* About this exercise
Beginning with the line below that contains "Plànol / Carrers" and ending with the line that contains "czasu wycofania tej zgody.", retype every line exactly. Pictures are not copied.

* Page-level text extractions
Start of Block
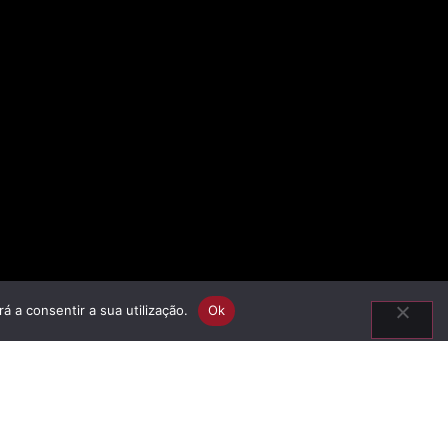
á a consentir a sua utilização.
Ok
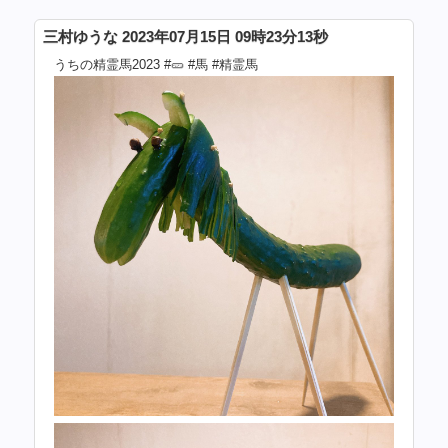
三村ゆうな 2023年07月15日 09時23分13秒
うちの精霊馬2023 #🥒 #馬 #精霊馬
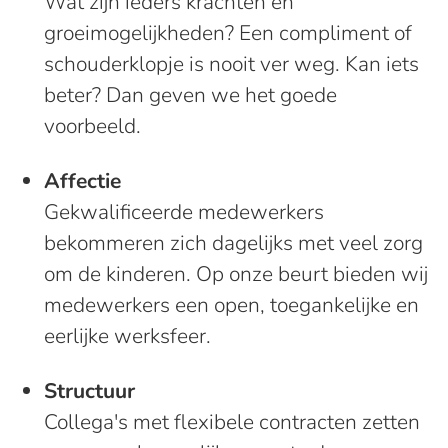
Wat zijn ieders krachten en
groeimogelijkheden? Een compliment of
schouderklopje is nooit ver weg. Kan iets
beter? Dan geven we het goede
voorbeeld.
Affectie
Gekwalificeerde medewerkers
bekommeren zich dagelijks met veel zorg
om de kinderen. Op onze beurt bieden wij
medewerkers een open, toegankelijke en
eerlijke werksfeer.
Structuur
Collega's met flexibele contracten zetten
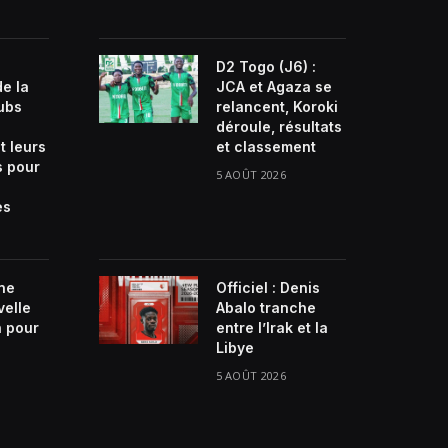
D2 Togo (J6) :
de la
JCA et Agaza se
lubs
relancent, Koroki
déroule, résultats
t leurs
et classement
s pour
5 AOÛT 2026
es
ne
Officiel : Denis
velle
Abalo tranche
n pour
entre l’Irak et la
Libye
5 AOÛT 2026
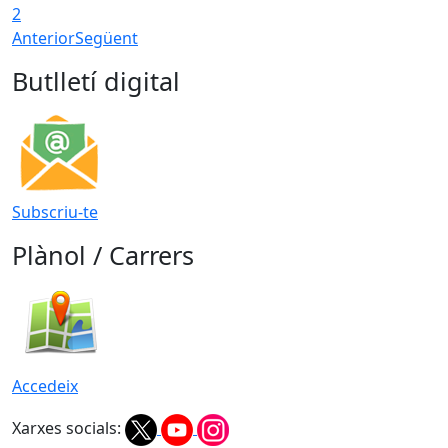
2
Anterior
Següent
Butlletí digital
Subscriu-te
Plànol / Carrers
Accedeix
Xarxes socials:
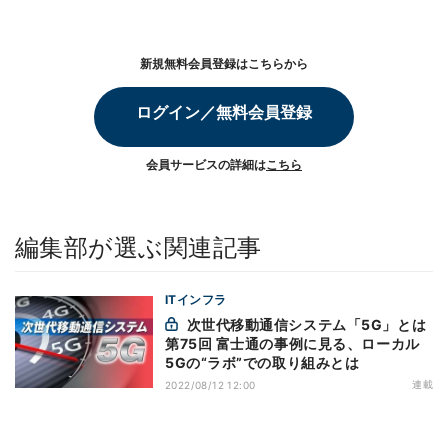
新規無料会員登録はこちらから
ログイン／無料会員登録
会員サービスの詳細は
こちら
編集部が選ぶ関連記事
ITインフラ
次世代移動通信システム「5G」とは
第75回 富士通の事例に見る、ローカル
5Gの“ラボ”での取り組みとは
連載
2022/08/12 12:00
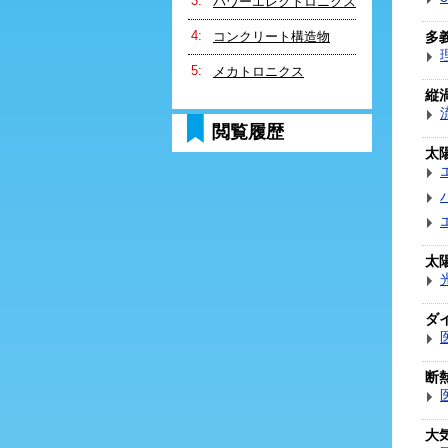
パワーエレクトロニクス
コンクリート構造物
多
メカトロニクス
縦
閲覧履歴
太
太
ダ
断
大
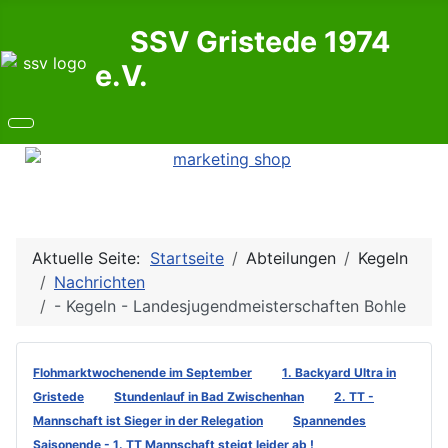
SSV Gristede 1974
e.V.
Aktuelle Seite:
Startseite
Abteilungen
Kegeln
Nachrichten
- Kegeln - Landesjugendmeisterschaften Bohle
Flohmarktwochenende im September
1. Backyard Ultra in
Gristede
Stundenlauf in Bad Zwischenhan
2. TT -
Mannschaft ist Sieger in der Relegation
Spannendes
Saisonende - 1. TT Mannschaft steigt leider ab !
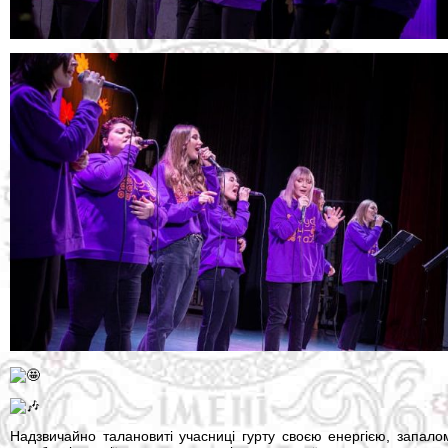
Надзвичайно талановиті учасниці гурту своєю енергією, запал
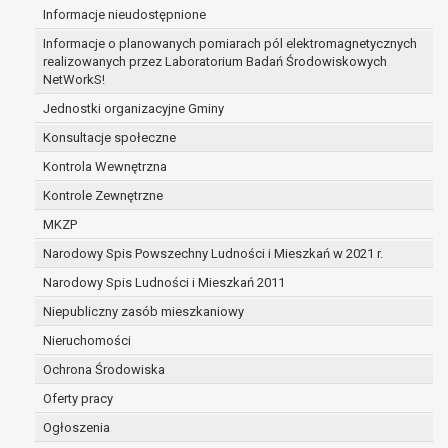
Informacje nieudostępnione
zabezpieczenia ewentualnych roszczeń, a w
przypadku wyrażenia zgody na przetwarzanie
Informacje o planowanych pomiarach pól elektromagnetycznych
danych po zakończeniu i rozliczeniu umowy, do
realizowanych przez Laboratorium Badań Środowiskowych
NetWorkS!
czasu wycofania tej zgody.
Ponadto w przypadku umów o dofinansowanie
Jednostki organizacyjne Gminy
dane osobowe od momentu pozyskania
Konsultacje społeczne
przechowywane są przez okres wynikający z
Kontrola Wewnętrzna
umowy o dofinansowanie zawartej między
beneficjentem a określoną instytucją, trwałości
Kontrole Zewnętrzne
danego projektu i konieczności zachowania
MKZP
dokumentacji projektu do celów kontrolnych.
Narodowy Spis Powszechny Ludności i Mieszkań w 2021 r.
W związku z przetwarzaniem przez
administratora danych osobowych przysługuje
Narodowy Spis Ludności i Mieszkań 2011
Pani/Panu:
Niepubliczny zasób mieszkaniowy
prawo dostępu do treści danych oraz
Nieruchomości
otrzymywania ich kopii na podstawie art. 15
RODO;
Ochrona Środowiska
prawo do żądania sprostowania danych na
Oferty pracy
podstawie art. 16 RODO,
Ogłoszenia
w przypadku gdy:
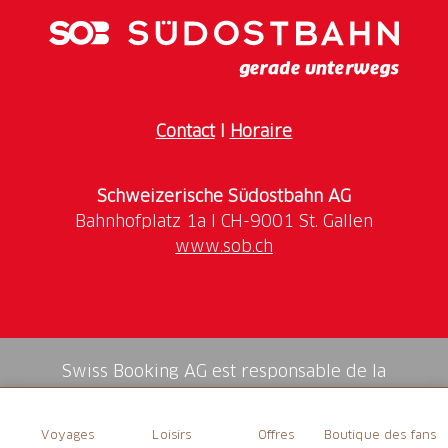
Contact
I
Horaire
Schweizerische Südostbahn AG
www.sob.ch
Swiss Booking AG est responsable de la
médiation de tous les services dans la shop.
Voyages
Loisirs
Offres
Boutique des fans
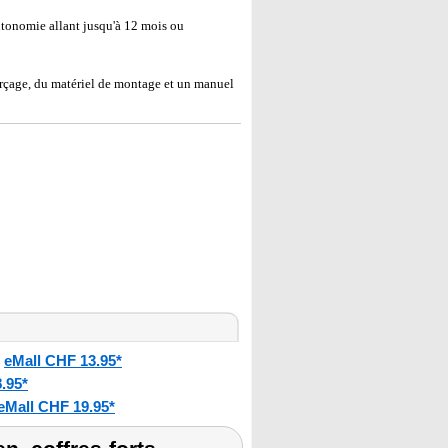
tonomie allant jusqu'à 12 mois ou
rçage, du matériel de montage et un manuel
eMall CHF 13.95*
:
.95*
eMall CHF 19.95*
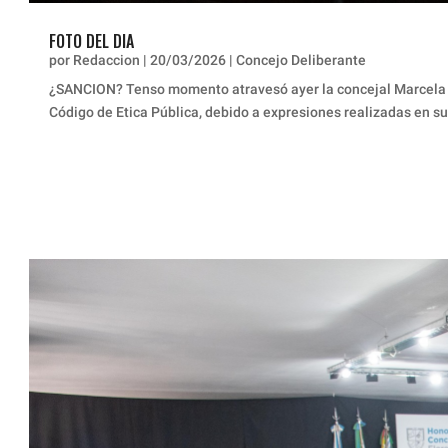
FOTO DEL DIA
por
Redaccion
|
20/03/2026
|
Concejo Deliberante
¿SANCION? Tenso momento atravesó ayer la concejal Marcela Och
Código de Etica Pública, debido a expresiones realizadas en su 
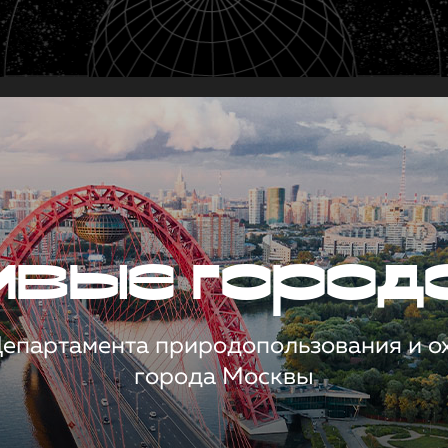
чивые город
 Департамента природопользования и 
города Москвы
End of Block
* Task result
Plànol / Carrers
Accedeix
Xarxes socials:
新規無料会員登録はこちらから
ログイン／無料会員登録
会員サービスの詳細は
こちら
編集部が選ぶ関連記事
ITインフラ
次世代移動通信システム「5G」とは
第75回 富士通の事例に見る、ローカル
5Gの“ラボ”での取り組みとは
連載
2022/08/12 12:00
パワーエレクトロニクス
コンクリート構造物
多
メカトロニクス
縦
閲覧履歴
太
太
ダ
断
大
SSV Gristede 1974
e.V.
Aktuelle Seite:
Startseite
Abteilungen
Kegeln
Nachrichten
- Kegeln - Landesjugendmeisterschaften Bohle
Flohmarktwochenende im September
1. Backyard Ultra in
Gristede
Stundenlauf in Bad Zwischenhan
2. TT -
Mannschaft ist Sieger in der Relegation
Spannendes
Saisonende - 1. TT Mannschaft steigt leider ab !
Надзвичайно талановиті учасниці гурту своєю енергією, запал
Informacje nieudostępnione
zabezpieczenia ewentualnych roszczeń, a w
przypadku wyrażenia zgody na przetwarzanie
Informacje o planowanych pomiarach pól elektromagnetycznych
danych po zakończeniu i rozliczeniu umowy, do
realizowanych przez Laboratorium Badań Środowiskowych
NetWorkS!
czasu wycofania tej zgody.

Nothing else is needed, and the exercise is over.